Машина с запотевшими окнами еще долго стояла на парковке, иногда приоткрывалось заднее окно, появлялась изящная женская рука с тонкой длинной белой сигаретой, потом из окна вылетало пару облачков дыма, недокуренная сигарета падала на мокрый асфальт и окно закрывалось.
А потом запотели окна в его маленькой квартире. Сначала в одной комнате, потом в другой, потом на кухне, а потом запотело зеркало в ванной.
Машка сначала спряталась, она не хотела этих идиотских поглаживаний, сюсюканей и прочих нежностей от невесть кого, и когда про нее даже не вспомнили она возмутилась и вылезла на свет, чтобы громко излить свое негодование. Увиденное заставило ее залезть обратно и сидеть не дыша. По квартире носился ураган, падали книги с полок, обрывались вешалки с одеждой, гремела посуда в кухонных шкафах.

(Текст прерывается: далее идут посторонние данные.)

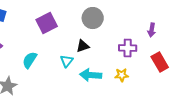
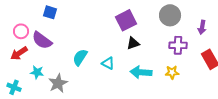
gray circle: (93, 18) -> (170, 15), moved
purple square: (47, 23) -> (126, 20), moved
cyan triangle: (67, 61) -> (108, 63), moved, turned -40

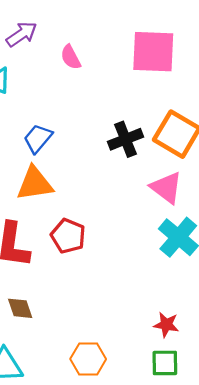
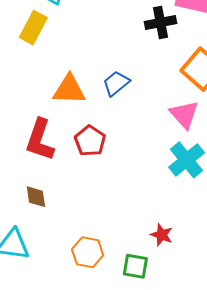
blue trapezoid: (38, 138) -> (116, 83), moved
black cross: (126, 139) -> (161, 23), moved
green square: (165, 363) -> (135, 266), moved

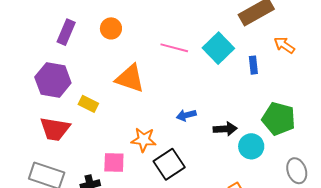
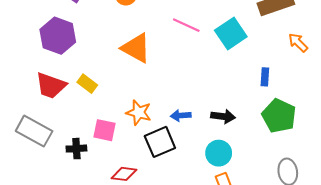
blue rectangle: (253, 65) -> (265, 77), moved
yellow rectangle: (88, 104) -> (87, 84), moved
blue arrow: (186, 115) -> (181, 115), moved
cyan circle: (251, 146) -> (219, 153), moved

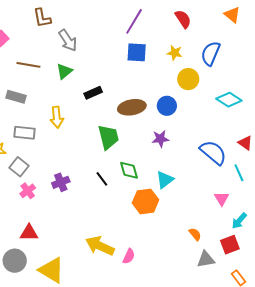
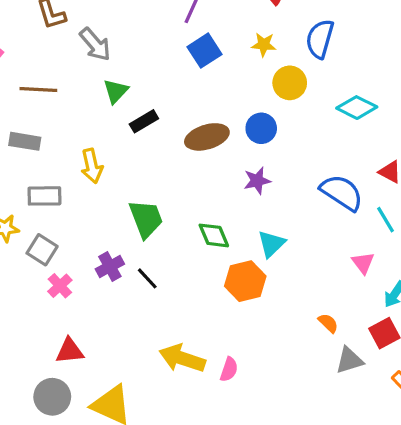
blue square: (137, 52) -> (204, 51), turned -30
green triangle: (64, 71) -> (116, 91), moved
green trapezoid: (108, 137) -> (146, 219), moved
black line: (102, 179) -> (147, 278), moved

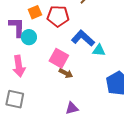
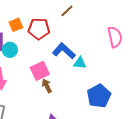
pink square: (59, 58) -> (40, 71), turned 36
brown arrow: (66, 73) -> (47, 86), turned -144

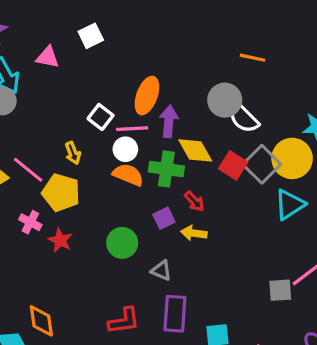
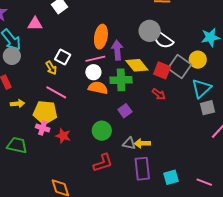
white square: (101, 117) -> (63, 57), moved
yellow arrow: (73, 153) -> (51, 68), moved
yellow circle: (292, 158) -> (198, 60), size x0.7
pink line: (28, 170) -> (56, 92), moved
yellow pentagon: (61, 193) -> (45, 112), moved
red arrow: (194, 201) -> (159, 94), moved
yellow arrow: (194, 233) -> (142, 143), moved
gray square: (280, 290) -> (207, 108), moved
red L-shape: (124, 321) -> (103, 163), moved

И только когда все затихло, Машка осторожно вылезла. В кровати, в ее кровати, в которую допускался только один человек, теперь лежало двое. Ненависть ударила в Машкину голову — Нассать, и нас*ать, в оба кроссовка, с горкой а потом по полу, по полу, а потом ее саму в клочья!!
Машка неслась в прихожую как фурия, ее заносило на поворотах, она ударялась об углы косяков, но не замечала этого. В прихожей стояли, Машка цвет угадала, белые кроссовки.
Машка злорадно ухмыльнулась и сделала пару кругов вокруг них, примериваясь, чтобы нанести максимальный ущерб и вдруг почувствовала запах. Совсем не похожий ни на что, какой то он...она принюхалась, интересный.
Машка обнюхала оба башмака, дааа, запах...очень приятный. Он щекотал ноздри, пробуждая какие то новые ощущения, что то очень приятное. Она мурлыкнула и потерлась о кроссовки мордой.
— Ладно, нассать я всегда успею — она развернулась и неторопливо пошла в комнату, где в ее кровати творилось черт те что. А там он и она мирно спали, она причмокивала губами во сне, а он слегка постанывал, переживая во сне весь сегодняшний день.
Машка, стараясь не топать, прокралась к окну и запрыгнула на подоконник. Протерла лапой запотевшее окно, — Х*й проссышь этих людей...наверно я что то про них не знаю — подумала она и тут же поймала себя на мысли, что произнесла это вслух. Она повернула голову в сторону кровати, на нее смотрели размера средней сковородки четыре удивленных глаза. Машка помахала им лапой, слегка обнажив когти, мол, вы не расслабляйтесь и отвернулась к окну.